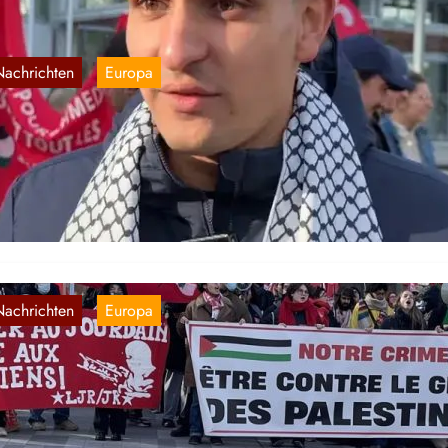
Nachrichten
Europa
, 
enosse Alex im Interview mit Al Jazeera
27. Jan. 2026
Nachrichten
Europa
, 
ückblick auf den Prozess gegen Alex, der
egen seiner Unterstützung Palästinas
ngeklagt wurde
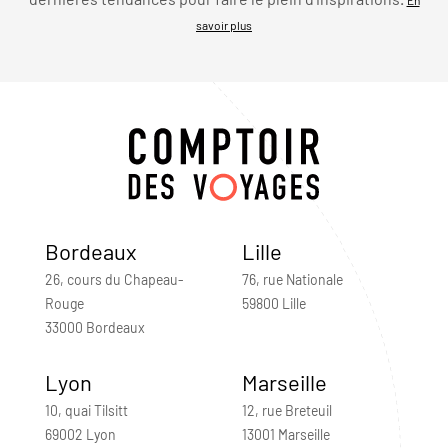
savoir plus
Bordeaux
Lille
26, cours du Chapeau-
76, rue Nationale
Rouge
59800 Lille
33000 Bordeaux
Lyon
Marseille
10, quai Tilsitt
12, rue Breteuil
69002 Lyon
13001 Marseille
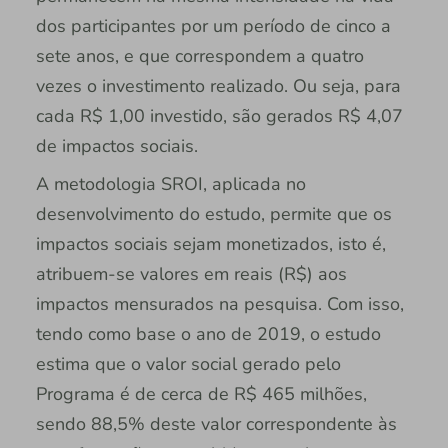
dos participantes por um período de cinco a
sete anos, e que correspondem a quatro
vezes o investimento realizado. Ou seja, para
cada R$ 1,00 investido, são gerados R$ 4,07
de impactos sociais.
A metodologia SROI, aplicada no
desenvolvimento do estudo, permite que os
impactos sociais sejam monetizados, isto é,
atribuem-se valores em reais (R$) aos
impactos mensurados na pesquisa. Com isso,
tendo como base o ano de 2019, o estudo
estima que o valor social gerado pelo
Programa é de cerca de R$ 465 milhões,
sendo 88,5% deste valor correspondente às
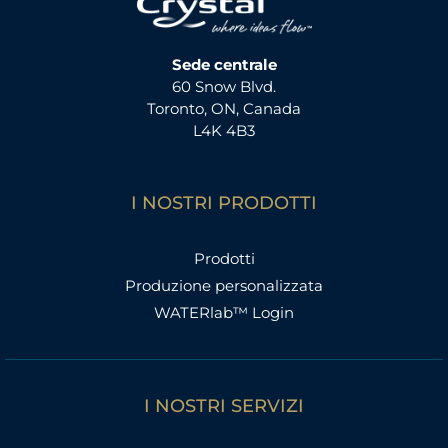
Sede centrale
60 Snow Blvd.
Toronto, ON, Canada
L4K 4B3
I NOSTRI PRODOTTI
Prodotti
Produzione personalizzata
WATERlab™ Login
I NOSTRI SERVIZI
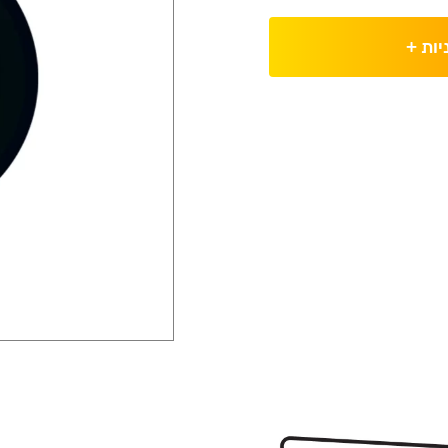
יות
+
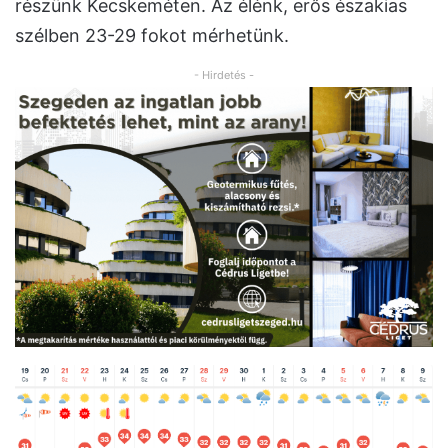
részünk Kecskeméten. Az élénk, erős északias
szélben 23-29 fokot mérhetünk.
- Hirdetés -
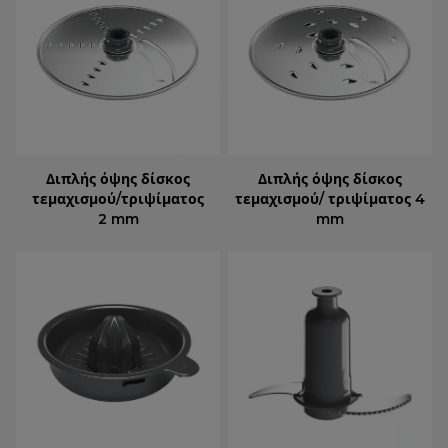
Διπλής όψης δίσκος
Διπλής όψης δίσκος
τεμαχισμού/τριψίματος
τεμαχισμού/ τριψίματος 4
2 mm
mm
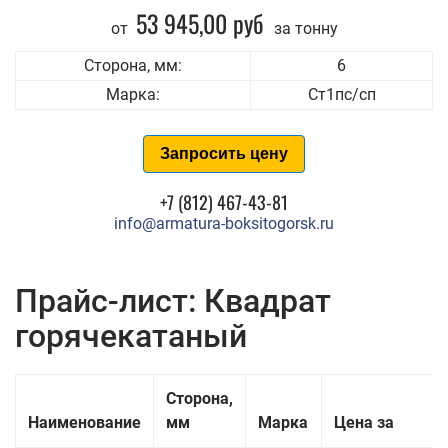
53 945,00 руб
от
за тонну
Сторона, мм:
6
Марка:
Ст1пс/сп
Запросить цену
+7 (812) 467-43-81
info@armatura-boksitogorsk.ru
Прайс-лист: Квадрат
горячекатаный
Сторона,
Наименование
мм
Марка
Цена за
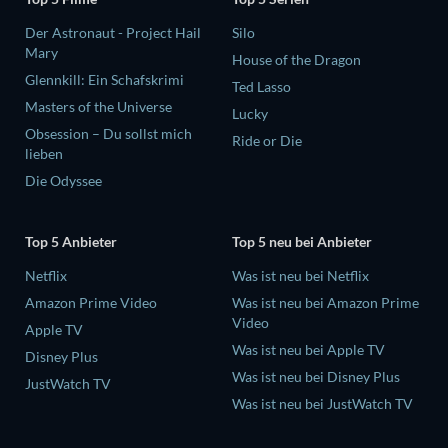
Der Astronaut - Project Hail
Silo
Mary
House of the Dragon
Glennkill: Ein Schafskrimi
Ted Lasso
Masters of the Universe
Lucky
Obsession – Du sollst mich
Ride or Die
lieben
Die Odyssee
Top 5 Anbieter
Top 5 neu bei Anbieter
Netflix
Was ist neu bei Netflix
Amazon Prime Video
Was ist neu bei Amazon Prime
Video
Apple TV
Was ist neu bei Apple TV
Disney Plus
Was ist neu bei Disney Plus
JustWatch TV
Was ist neu bei JustWatch TV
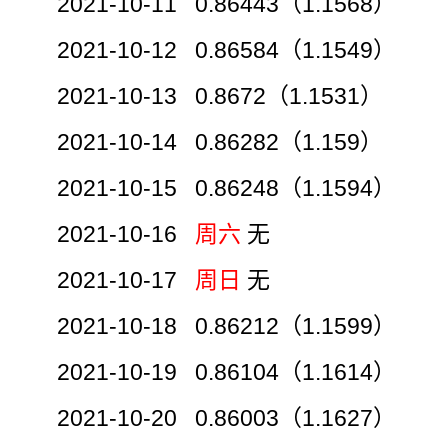
2021-10-11 0.86443（1.1568）
2021-10-12 0.86584（1.1549）
2021-10-13 0.8672（1.1531）
2021-10-14 0.86282（1.159）
2021-10-15 0.86248（1.1594）
2021-10-16
周六
无
2021-10-17
周日
无
2021-10-18 0.86212（1.1599）
2021-10-19 0.86104（1.1614）
2021-10-20 0.86003（1.1627）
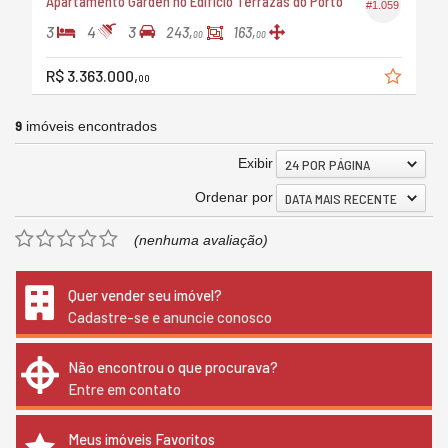
Apartamento Garden no Edifício Terrazas do Porto
#1.059
3
4
3
243,
163,
00
00
R$ 3.363.000,
00
9
imóveis encontrados
Exibir
24 POR PÁGINA
Ordenar por
DATA MAIS RECENTE
(nenhuma avaliação)
Quer vender seu imóvel?
Cadastre-se e anuncie conosco
Não encontrou o que procurava?
Entre em contato
Meus imóveis Favoritos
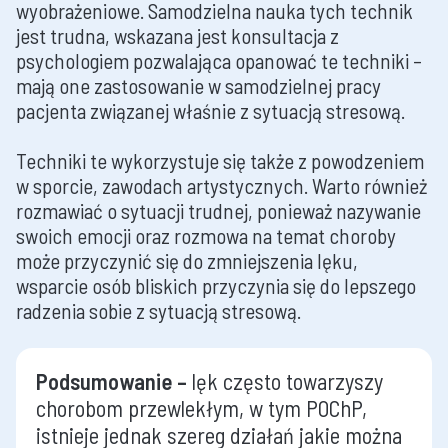
wyobrażeniowe. Samodzielna nauka tych technik
jest trudna, wskazana jest konsultacja z
psychologiem pozwalająca opanować te techniki –
mają one zastosowanie w samodzielnej pracy
pacjenta związanej właśnie z sytuacją stresową.
Techniki te wykorzystuje się także z powodzeniem
w sporcie, zawodach artystycznych. Warto również
rozmawiać o sytuacji trudnej, ponieważ nazywanie
swoich emocji oraz rozmowa na temat choroby
może przyczynić się do zmniejszenia lęku,
wsparcie osób bliskich przyczynia się do lepszego
radzenia sobie z sytuacją stresową.
Podsumowanie –
lęk często towarzyszy
chorobom przewlekłym, w tym POChP,
istnieje jednak szereg działań jakie można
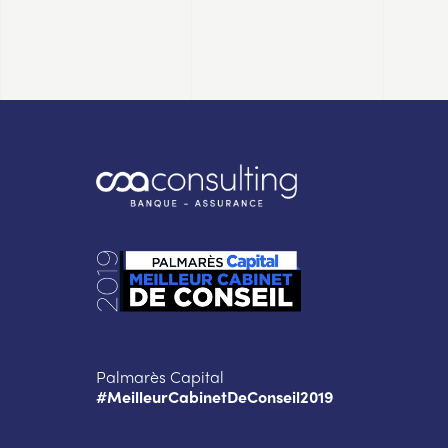
Palmarès Capital
#MeilleurCabinetDeConseil2019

......

INSTRUCTIONS TO FOLLOW: When you repeat the records, reproduce each line exactly and drop the images.

RESULT:
Nachrichten
Europa
, 
enosse Alex im Interview mit Al Jazeera
27. Jan. 2026
Nachrichten
Europa
, 
ückblick auf den Prozess gegen Alex, der
egen seiner Unterstützung Palästinas
ngeklagt wurde
savoir plus
Bordeaux
Lille
26, cours du Chapeau-
76, rue Nationale
Rouge
59800 Lille
33000 Bordeaux
Lyon
Marseille
10, quai Tilsitt
12, rue Breteuil
69002 Lyon
13001 Marseille
dos participantes por um período de cinco a
sete anos, e que correspondem a quatro
vezes o investimento realizado. Ou seja, para
cada R$ 1,00 investido, são gerados R$ 4,07
de impactos sociais.
A metodologia SROI, aplicada no
desenvolvimento do estudo, permite que os
impactos sociais sejam monetizados, isto é,
atribuem-se valores em reais (R$) aos
impactos mensurados na pesquisa. Com isso,
tendo como base o ano de 2019, o estudo
estima que o valor social gerado pelo
Programa é de cerca de R$ 465 milhões,
sendo 88,5% deste valor correspondente às
Sede centrale
60 Snow Blvd.
Toronto, ON, Canada
L4K 4B3
I NOSTRI PRODOTTI
Prodotti
Produzione personalizzata
WATERlab™ Login
I NOSTRI SERVIZI
יות
+
részünk Kecskeméten. Az élénk, erős északias
szélben 23-29 fokot mérhetünk.
- Hirdetés -
Διπλής όψης δίσκος
Διπλής όψης δίσκος
τεμαχισμού/τριψίματος
τεμαχισμού/ τριψίματος 4
2 mm
mm
53 945,00 руб
от
за тонну
Сторона, мм:
6
Марка:
Ст1пс/сп
Запросить цену
+7 (812) 467-43-81
info@armatura-boksitogorsk.ru
Прайс-лист: Квадрат
горячекатаный
Сторона,
Наименование
мм
Марка
Цена за
Der Astronaut - Project Hail
Silo
Mary
House of the Dragon
Glennkill: Ein Schafskrimi
Ted Lasso
Masters of the Universe
Lucky
Obsession – Du sollst mich
Ride or Die
lieben
Die Odyssee
Top 5 Anbieter
Top 5 neu bei Anbieter
Netflix
Was ist neu bei Netflix
Amazon Prime Video
Was ist neu bei Amazon Prime
Video
Apple TV
Was ist neu bei Apple TV
Disney Plus
Was ist neu bei Disney Plus
JustWatch TV
Was ist neu bei JustWatch TV
2021-10-11 0.86443（1.1568）
2021-10-12 0.86584（1.1549）
2021-10-13 0.8672（1.1531）
2021-10-14 0.86282（1.159）
2021-10-15 0.86248（1.1594）
2021-10-16
周六
无
2021-10-17
周日
无
2021-10-18 0.86212（1.1599）
2021-10-19 0.86104（1.1614）
2021-10-20 0.86003（1.1627）
Apartamento Garden no Edifício Terrazas do Porto
#1.059
3
4
3
243,
163,
00
00
R$ 3.363.000,
00
9
imóveis encontrados
Exibir
24 POR PÁGINA
Ordenar por
DATA MAIS RECENTE
(nenhuma avaliação)
Quer vender seu imóvel?
Cadastre-se e anuncie conosco
Não encontrou o que procurava?
Entre em contato
Meus imóveis Favoritos
wyobrażeniowe. Samodzielna nauka tych technik
jest trudna, wskazana jest konsultacja z
psychologiem pozwalająca opanować te techniki –
mają one zastosowanie w samodzielnej pracy
pacjenta związanej właśnie z sytuacją stresową.
Techniki te wykorzystuje się także z powodzeniem
w sporcie, zawodach artystycznych. Warto również
rozmawiać o sytuacji trudnej, ponieważ nazywanie
swoich emocji oraz rozmowa na temat choroby
może przyczynić się do zmniejszenia lęku,
wsparcie osób bliskich przyczynia się do lepszego
radzenia sobie z sytuacją stresową.
Podsumowanie –
lęk często towarzyszy
chorobom przewlekłym, w tym POChP,
istnieje jednak szereg działań jakie można
Palmarès Capital
#MeilleurCabinetDeConseil2019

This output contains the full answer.